__Assigned task__.
Where does the word "Volume" occur in the entries below? Copy every line that has it.

++++++++

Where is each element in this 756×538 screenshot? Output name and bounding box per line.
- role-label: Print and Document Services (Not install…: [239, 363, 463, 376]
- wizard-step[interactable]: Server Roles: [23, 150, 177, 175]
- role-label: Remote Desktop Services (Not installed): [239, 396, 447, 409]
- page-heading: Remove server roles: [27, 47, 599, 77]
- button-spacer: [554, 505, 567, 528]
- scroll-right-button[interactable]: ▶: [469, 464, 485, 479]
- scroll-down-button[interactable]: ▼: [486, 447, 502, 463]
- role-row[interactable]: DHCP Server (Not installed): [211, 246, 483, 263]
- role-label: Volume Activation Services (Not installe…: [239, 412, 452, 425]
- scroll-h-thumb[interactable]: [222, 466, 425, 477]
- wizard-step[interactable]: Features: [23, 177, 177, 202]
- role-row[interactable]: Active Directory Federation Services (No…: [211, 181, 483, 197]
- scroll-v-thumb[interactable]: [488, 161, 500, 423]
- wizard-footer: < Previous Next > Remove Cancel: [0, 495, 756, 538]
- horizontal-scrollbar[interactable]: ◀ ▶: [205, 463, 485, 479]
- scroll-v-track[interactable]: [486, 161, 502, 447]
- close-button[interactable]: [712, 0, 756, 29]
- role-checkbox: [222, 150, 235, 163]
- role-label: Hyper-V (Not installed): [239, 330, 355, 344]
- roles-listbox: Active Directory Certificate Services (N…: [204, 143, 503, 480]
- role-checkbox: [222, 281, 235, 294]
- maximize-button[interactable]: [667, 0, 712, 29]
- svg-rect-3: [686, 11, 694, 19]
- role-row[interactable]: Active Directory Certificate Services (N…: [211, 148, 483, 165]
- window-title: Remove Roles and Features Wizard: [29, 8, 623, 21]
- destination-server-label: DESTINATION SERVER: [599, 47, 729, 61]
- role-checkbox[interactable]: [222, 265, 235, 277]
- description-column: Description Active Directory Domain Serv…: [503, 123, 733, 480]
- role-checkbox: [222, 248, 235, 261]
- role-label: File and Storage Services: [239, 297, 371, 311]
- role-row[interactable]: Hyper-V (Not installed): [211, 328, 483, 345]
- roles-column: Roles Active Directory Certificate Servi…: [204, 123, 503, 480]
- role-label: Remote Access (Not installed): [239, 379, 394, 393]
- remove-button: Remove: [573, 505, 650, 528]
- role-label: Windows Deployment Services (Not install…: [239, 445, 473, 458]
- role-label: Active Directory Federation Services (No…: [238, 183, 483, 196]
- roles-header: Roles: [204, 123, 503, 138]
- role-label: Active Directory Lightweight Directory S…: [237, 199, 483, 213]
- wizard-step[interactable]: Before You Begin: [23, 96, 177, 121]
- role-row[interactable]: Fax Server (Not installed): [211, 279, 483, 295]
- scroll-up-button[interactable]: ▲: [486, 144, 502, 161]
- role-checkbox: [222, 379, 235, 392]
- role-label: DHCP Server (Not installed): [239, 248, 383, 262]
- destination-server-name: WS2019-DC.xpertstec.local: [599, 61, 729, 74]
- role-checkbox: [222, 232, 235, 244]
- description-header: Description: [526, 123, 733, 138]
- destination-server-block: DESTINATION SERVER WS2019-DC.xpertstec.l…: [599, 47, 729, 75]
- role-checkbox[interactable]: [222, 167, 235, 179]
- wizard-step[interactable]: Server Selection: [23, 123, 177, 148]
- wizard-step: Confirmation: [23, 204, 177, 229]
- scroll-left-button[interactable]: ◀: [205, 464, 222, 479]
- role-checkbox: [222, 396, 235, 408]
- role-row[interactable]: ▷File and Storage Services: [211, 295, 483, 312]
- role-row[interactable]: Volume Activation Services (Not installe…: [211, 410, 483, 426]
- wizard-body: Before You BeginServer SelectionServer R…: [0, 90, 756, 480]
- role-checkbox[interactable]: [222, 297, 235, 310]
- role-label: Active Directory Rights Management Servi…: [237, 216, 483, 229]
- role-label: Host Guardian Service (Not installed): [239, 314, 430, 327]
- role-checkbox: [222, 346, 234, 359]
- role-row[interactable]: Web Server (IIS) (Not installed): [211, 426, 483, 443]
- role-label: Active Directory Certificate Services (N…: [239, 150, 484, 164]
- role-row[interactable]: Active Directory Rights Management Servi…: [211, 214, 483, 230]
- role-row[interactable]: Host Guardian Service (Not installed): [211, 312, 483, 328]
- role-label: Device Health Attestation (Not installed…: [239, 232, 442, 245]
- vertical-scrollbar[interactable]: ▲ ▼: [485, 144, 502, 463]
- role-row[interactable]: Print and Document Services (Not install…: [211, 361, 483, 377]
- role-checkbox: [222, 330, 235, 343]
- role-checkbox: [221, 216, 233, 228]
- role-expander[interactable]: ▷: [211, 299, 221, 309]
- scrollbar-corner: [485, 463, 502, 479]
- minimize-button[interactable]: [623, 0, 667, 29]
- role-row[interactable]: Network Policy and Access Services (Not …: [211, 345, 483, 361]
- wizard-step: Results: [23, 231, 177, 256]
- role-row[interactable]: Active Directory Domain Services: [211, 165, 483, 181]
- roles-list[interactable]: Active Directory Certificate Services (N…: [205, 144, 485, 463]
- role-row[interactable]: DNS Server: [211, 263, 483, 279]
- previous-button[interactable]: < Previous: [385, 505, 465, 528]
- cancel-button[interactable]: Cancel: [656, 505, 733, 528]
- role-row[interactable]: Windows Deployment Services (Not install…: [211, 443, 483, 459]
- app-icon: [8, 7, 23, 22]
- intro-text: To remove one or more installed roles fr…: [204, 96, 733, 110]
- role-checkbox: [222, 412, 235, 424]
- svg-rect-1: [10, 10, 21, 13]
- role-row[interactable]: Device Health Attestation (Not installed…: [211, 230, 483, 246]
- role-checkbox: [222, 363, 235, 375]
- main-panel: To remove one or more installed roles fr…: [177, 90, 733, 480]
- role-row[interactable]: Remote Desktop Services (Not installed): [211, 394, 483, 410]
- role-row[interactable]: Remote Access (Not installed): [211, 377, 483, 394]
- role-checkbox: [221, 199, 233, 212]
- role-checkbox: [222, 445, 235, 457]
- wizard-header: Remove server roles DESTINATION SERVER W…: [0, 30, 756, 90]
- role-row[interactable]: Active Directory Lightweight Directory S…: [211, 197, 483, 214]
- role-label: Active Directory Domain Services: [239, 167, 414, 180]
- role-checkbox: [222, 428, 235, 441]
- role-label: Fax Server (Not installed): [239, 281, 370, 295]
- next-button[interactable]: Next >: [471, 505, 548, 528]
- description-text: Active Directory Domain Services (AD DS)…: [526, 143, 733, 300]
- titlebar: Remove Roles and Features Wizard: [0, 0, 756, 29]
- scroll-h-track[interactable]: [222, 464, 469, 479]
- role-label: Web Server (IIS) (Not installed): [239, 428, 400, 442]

++++++++

__Written reply__.
- role-label: Volume Activation Services (Not installe…: [239, 412, 452, 425]
- role-row[interactable]: Volume Activation Services (Not installe…: [211, 410, 483, 426]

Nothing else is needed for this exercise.